The City is a home rule unit of local government under the 1970 Illinois Constitution. The “ ‘concept of home rule adopted under the provisions of the 1970 constitution was designed to drastically alter the relationship which previously existed between the local and State government.’ ” City of Evanston v. Create, Inc., 85 Ill. 2d 101, 107 (1981), quoting Kanellos v. County of Cook, 53 Ill. 2d 161, 166 (1972); accord Triple A Services, Inc. v. Rice, 131 Ill. 2d 217, 230 (1989). Article VII, section 6(a), of the Illinois Constitution provides in pertinent part:

“Except as limited by this Section, a home rule unit may exercise any power and perform any function pertaining to its government and affairs including, but not limited to, the power to regulate for the protection of the public health, safety, morals and welfare; to license; to tax; and to incur debt.” Ill. Const. 1970, art. VII, § 6(a).

As a result of section 6(a), Chicago draws its power to regulate for the protection of public safety directly from the constitution. This power does not depend on any grant of authority by the General Assembly, as was the case prior to 1970. Triple A Services, 131 Ill. 2d at 230. Section 6(a) gives home rule units the broadest powers possible. Scadron v. City of Des Plaines, 153 Ill. 2d 164, 174 (1992).

Section 6(i) provides:

“Home rule units may exercise and perform concurrently with the State any power or function of a home rule unit to the extent that the General Assembly by law does not specifically limit the concurrent exercise or specifically declare the State’s exercise to be exclusive.” Ill. Const. 1970, art. VII, § 6(i).

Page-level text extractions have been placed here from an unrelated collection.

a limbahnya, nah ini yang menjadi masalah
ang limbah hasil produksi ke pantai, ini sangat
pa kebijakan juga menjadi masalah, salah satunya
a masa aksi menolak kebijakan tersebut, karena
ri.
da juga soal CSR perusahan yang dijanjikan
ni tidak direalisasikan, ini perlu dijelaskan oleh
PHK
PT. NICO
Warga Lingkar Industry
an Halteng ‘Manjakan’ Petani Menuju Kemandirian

Also, section 6(m) provides that “[pjowers and functions of home rule units shall be construed liberally.” Ill. Const. 1970, art. VII, § 6(m). As a result of these constitutional provisions, “[h]ome rule units thus have the same powers as the sovereign, except where such powers are limited by the General Assembly.” Triple A Services, 131 Ill. 2d at 230.

Defendant agrees with the City “that it has the power to define the offense” of assault against the elderly. However, defendant contends that the City’s home rule power is limited to defining that offense and does not extend to prescribing a mandatory minimum punishment.

This contention lacks merit. Inherent in defining a crime is prescribing a penalty. A crime consists of two parts: prohibited conduct and a penalty for an infraction. In other words, a prescribed penalty is as necessary to constitute a crime as its definition. A statute that prohibits conduct without a penalty is a nullity. People v. Graf, 93 Ill. App. 2d 43, 48, 50 (1968); accord 1W. LaFave, Substantive Criminal Law § 1.2(d), at 12-13 (1986); 1 W. Burdick, The Law of Crime § 70, at 69-70 (1946).

Article VII, section 6(d)(2), of the Illinois Constitution specifically provides that “[a] home rule unit does not have the power *** (2) to define and provide for the punishment of a felony.” Ill. Const. 1970, art. VII, § 6(d)(2). The Committee on Local Government of the 1970 Illinois Constitutional Convention explained that this provision “specifically withholds from home-rule units the power to define and punish felonies, but leaves them free to impose fines and jail sentences for less serious offenses.” 7 Record of Proceedings, Sixth Illinois Constitutional Convention 1602 (hereinafter cited as Proceedings).

Additionally, article VII, section 6(e), specifically provides that “[a] home rule unit shall have only the power that the General Assembly may provide by law (1) to punish by imprisonment for more than six months.” Ill. Const. 1970, art. VII, § 6(e). “It would seem that implicit in the Constitutional limitation, taken together with the grant of power in the last sentence of Subsection 6(a), is the power of home rule units, without statutory authority, to punish by imprisonment for less than six months.” Ill. Ann. Stat., 1970 Const., art. VII, § 6(e), Constitutional Commentary, at 515 (Smith-Hurd 1993).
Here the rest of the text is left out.